Una volta ricostruito l’istituto in questione in termini di sanzione civile indiretta non v’è dubbio che la previsione di cui all’articolo 114, comma 4, lett. e) c.p.a. possa (e debba) trovare applicazione, al ricorrere di tutti gli altri presupposti previsti dalla legge, anche al caso di inadempimento delle obbligazioni pecuniarie.
Non si tratta infatti di stabilire se l’ulteriore somma di denaro irrogata ex articolo 114, comma 4, lett. e) c.p.a. costituisca un indebito arricchimento del creditore ma di applicare una ‘sanzione civile indiretta’ in aggiunta ai tradizionali meccanismi di tutela del creditore rimasto insoddisfatto.
Alla luce delle considerazioni sino a qui esposte, reputando il Collegio che nel caso di specie si ravvisano tutte le condizioni per fare applicazione della norma più volte richiamata, la sentenza appellata – che, con dovizia di argomenti, ha aderito ad un orientamento espresso da alcuni TAR ma contrario all’indirizzo del Consiglio di Stato (Cons.
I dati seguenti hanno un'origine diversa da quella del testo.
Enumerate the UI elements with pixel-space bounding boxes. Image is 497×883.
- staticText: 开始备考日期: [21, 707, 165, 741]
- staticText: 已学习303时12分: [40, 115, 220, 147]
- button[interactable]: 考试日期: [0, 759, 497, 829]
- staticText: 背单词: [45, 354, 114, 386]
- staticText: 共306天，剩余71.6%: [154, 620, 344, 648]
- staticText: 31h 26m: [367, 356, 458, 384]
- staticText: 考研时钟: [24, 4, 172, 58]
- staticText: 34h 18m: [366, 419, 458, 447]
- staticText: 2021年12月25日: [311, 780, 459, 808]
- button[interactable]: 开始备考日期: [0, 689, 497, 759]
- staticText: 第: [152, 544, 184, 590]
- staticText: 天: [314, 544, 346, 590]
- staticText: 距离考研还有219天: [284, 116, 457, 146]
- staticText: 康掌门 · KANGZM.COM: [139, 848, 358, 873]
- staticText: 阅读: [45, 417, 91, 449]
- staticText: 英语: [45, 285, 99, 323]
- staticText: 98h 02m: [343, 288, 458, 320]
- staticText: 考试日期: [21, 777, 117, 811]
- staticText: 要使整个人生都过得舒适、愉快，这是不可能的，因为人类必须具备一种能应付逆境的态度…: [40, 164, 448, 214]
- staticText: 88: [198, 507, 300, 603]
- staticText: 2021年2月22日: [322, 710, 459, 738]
St., IV, 31 maggio 2012 n. 3272 e prima Cons. St., V, 20 dicembre 2011, n. 6688; ma anche Cons. St., VI, 6 agosto 2012 n. 4523; Cons. St., V, 11 giugno 2012 n. 3397) – deve essere riformata per la parte in cui ha escluso l’applicazione del pagamento di una somma di denaro per ogni violazione o inosservanza successiva, ovvero per ogni ritardo nell’esecuzione del giudicato.
Il Consiglio ritiene infatti che sussistano i presupposti stabiliti dall'art. 114 cit. per l'applicazione della sanzione e in particolare:
a) la richiesta dell'applicazione delle sanzioni pecuniarie in questione è stata ritualmente ed espressamente formulata;
b) non emergono profili di manifesta iniquità all'emanazione di una siffatta condanna, risultando - al contrario - che l'attività adempitiva richiesta non presenti profili di particolare complessità;
c) non si reputano esistenti, a differenza di quanto sostenuto nelle difese della parte appellata, ulteriori ragioni ostative che potrebbero militare nel senso di impedire una siffatta pronuncia di condanna.
Conseguentemente
a) l’amministrazione, oltre a dare doverosamente corso a quanto stabilito nella sentenza di primo grado impugnata, dovrà corrispondere una somma pari allo 0,5% di quanto dovuto per ogni mese, o frazione di mese pari o superiore a quindici giorni, di ulteriore ritardo rispetto al termine di giorni sessanta previsto nella parte dispositiva della sentenza appellata (in termini Cons. St., IV, 31 maggio 2012 n. 3272);
b) agli adempimenti di competenza dell’amministrazione provvederà, in via sostitutiva, e con oneri a carico dell’amministrazione intimata, il commissario "ad acta" già designato dalla sentenza impugnata.